With the domination of internet shopping sites like Amazon.com, retail stores, particularly those stores selling electronic equipment, have struggled to find their place in the market. Consumers tend to shop at the “brick-and-mortar” stores to get access to the product and then purchase the item at a lower price online. What could possibly change this dynamic?

The formula for success for the “big box” retailers lies in the quality of services they can provide to the customer – more specifically the quality of the relationship they can develop with the customer. What if the sale of a product at a retail store became less of a transaction and more of an opportunity to build a relationship? Can you develop enough trust and dependence on the “brick-and-mortar” store to insure that the final purchase goes through this retail channel? I believe that you can if you develop a sales organization that is willing to work with the customer to better their needs and propose the best, most cost effective solution based on the unique requirements of the customer.

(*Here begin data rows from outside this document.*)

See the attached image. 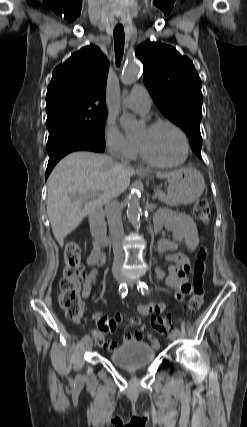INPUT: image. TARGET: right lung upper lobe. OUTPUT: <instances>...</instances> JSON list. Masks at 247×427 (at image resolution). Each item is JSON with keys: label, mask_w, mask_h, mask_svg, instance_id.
<instances>
[{"label": "right lung upper lobe", "mask_w": 247, "mask_h": 427, "mask_svg": "<svg viewBox=\"0 0 247 427\" xmlns=\"http://www.w3.org/2000/svg\"><path fill=\"white\" fill-rule=\"evenodd\" d=\"M108 61L90 45L75 52L53 71L47 89L46 112L64 107L105 106Z\"/></svg>", "instance_id": "cb5924a9"}]
</instances>
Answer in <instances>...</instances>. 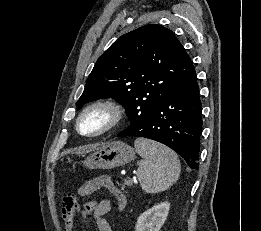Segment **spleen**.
Returning a JSON list of instances; mask_svg holds the SVG:
<instances>
[{
    "label": "spleen",
    "instance_id": "1",
    "mask_svg": "<svg viewBox=\"0 0 261 231\" xmlns=\"http://www.w3.org/2000/svg\"><path fill=\"white\" fill-rule=\"evenodd\" d=\"M134 146L144 159L137 170V177L145 192L165 191L178 180L180 161L172 150L145 138L136 139Z\"/></svg>",
    "mask_w": 261,
    "mask_h": 231
}]
</instances>
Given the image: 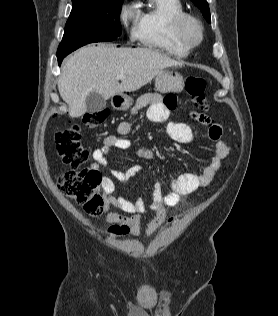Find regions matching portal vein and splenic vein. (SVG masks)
Wrapping results in <instances>:
<instances>
[{
  "mask_svg": "<svg viewBox=\"0 0 278 316\" xmlns=\"http://www.w3.org/2000/svg\"><path fill=\"white\" fill-rule=\"evenodd\" d=\"M126 78V76H124V75H118L117 76V79H125Z\"/></svg>",
  "mask_w": 278,
  "mask_h": 316,
  "instance_id": "portal-vein-and-splenic-vein-1",
  "label": "portal vein and splenic vein"
}]
</instances>
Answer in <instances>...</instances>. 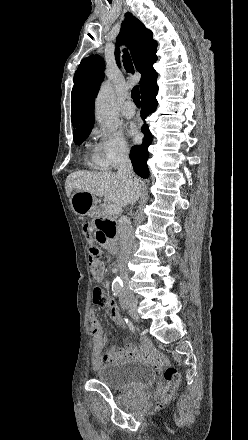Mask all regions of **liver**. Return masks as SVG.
Masks as SVG:
<instances>
[{
	"instance_id": "1",
	"label": "liver",
	"mask_w": 248,
	"mask_h": 440,
	"mask_svg": "<svg viewBox=\"0 0 248 440\" xmlns=\"http://www.w3.org/2000/svg\"><path fill=\"white\" fill-rule=\"evenodd\" d=\"M141 187L139 180L135 182L112 172L77 171L69 174L65 181L68 197L74 189L83 190L104 197L105 201L119 206L134 202L139 196Z\"/></svg>"
}]
</instances>
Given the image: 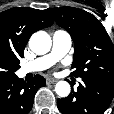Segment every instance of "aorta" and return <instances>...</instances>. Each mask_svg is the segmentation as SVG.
<instances>
[{
    "mask_svg": "<svg viewBox=\"0 0 114 114\" xmlns=\"http://www.w3.org/2000/svg\"><path fill=\"white\" fill-rule=\"evenodd\" d=\"M30 48L38 55H43L49 52L52 41L50 35L45 31L34 33L29 41ZM70 84L67 81H59L55 86V92L60 97H67L70 93Z\"/></svg>",
    "mask_w": 114,
    "mask_h": 114,
    "instance_id": "762f6f07",
    "label": "aorta"
}]
</instances>
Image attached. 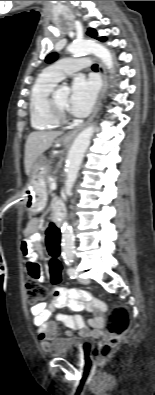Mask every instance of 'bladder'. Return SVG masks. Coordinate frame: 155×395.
<instances>
[{
	"mask_svg": "<svg viewBox=\"0 0 155 395\" xmlns=\"http://www.w3.org/2000/svg\"><path fill=\"white\" fill-rule=\"evenodd\" d=\"M90 345L78 338L55 339L50 348V353L56 357L83 359Z\"/></svg>",
	"mask_w": 155,
	"mask_h": 395,
	"instance_id": "bladder-1",
	"label": "bladder"
}]
</instances>
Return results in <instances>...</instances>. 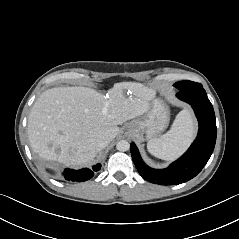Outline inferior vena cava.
Wrapping results in <instances>:
<instances>
[{"label":"inferior vena cava","mask_w":239,"mask_h":239,"mask_svg":"<svg viewBox=\"0 0 239 239\" xmlns=\"http://www.w3.org/2000/svg\"><path fill=\"white\" fill-rule=\"evenodd\" d=\"M109 140L104 138V139H101L99 144H98V148L99 150H102L103 148H105L108 144H109Z\"/></svg>","instance_id":"obj_1"}]
</instances>
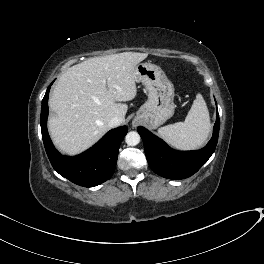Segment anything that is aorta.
<instances>
[{"instance_id":"1","label":"aorta","mask_w":264,"mask_h":264,"mask_svg":"<svg viewBox=\"0 0 264 264\" xmlns=\"http://www.w3.org/2000/svg\"><path fill=\"white\" fill-rule=\"evenodd\" d=\"M125 141L129 146H136L140 142V135L135 131L128 132Z\"/></svg>"}]
</instances>
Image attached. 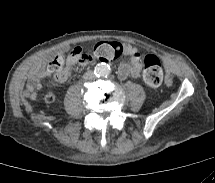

The enhancement of the “big box” sales teams begins with the elimination of the phase “can I help you”. A closed-ended, yes or no question is not a way to start a conversation. “What brings you into the store today” is a better start and can allow the customer to provide some background information on what they are trying to achieve with the store visit. From here, the retail rep has to exhibit a desire to really learn about the customer. It goes beyond what products they are interested in. The rep needs to understand the motivation behind the interest in the product. A new TV? “What room is it going to go into?” “What’s the distance between the TV and the TV viewers?” “What does the current environment look like?” “Is a Blu-ray player going to be connected to the system?” “What type of cable or satellite system is it going to connect to?” “Are you an online games player?” “Is there a need for an enhanced sound system?” “How many hours a day does the TV get used?” “What type of installation support is needed?”

Once the basic information is gathered, the retail rep can work with the customer to enhance the new environment. “Are you aware of the additional level of programming that can be provided after connecting the TV to the internet?” “Would a single remote to operate all of the devices be important to you?” The retail rep’s job is not only to help the customer select the best product based on their requirements but to help the customer envision an enhanced environment based on new insight and knowledge shared by the rep. At the same time, the retail sales rep has to demonstrate a real interest in getting to know the customer and the unique ways the rep can help. The development of this type of a relationship represents a departure from the average retail experience and, most importantly, represents a differentiation between the retail and online experience.

The bottom line is this – people like to buy from people that they like and people that they trust. Price is an important buying criteria but it’s not the only criteria. As a consumer, you not only want to get a good deal, you also want to make sure you are making the best decision possible – a decision based on your unique requirements. You need to talk to a real person with subject matter expertise to make sure that “best decision” occurs. The retail stores need to make a transition. They are not there to process a transaction. They are there to address the particular needs of the people in their geography. The internet can’t do that!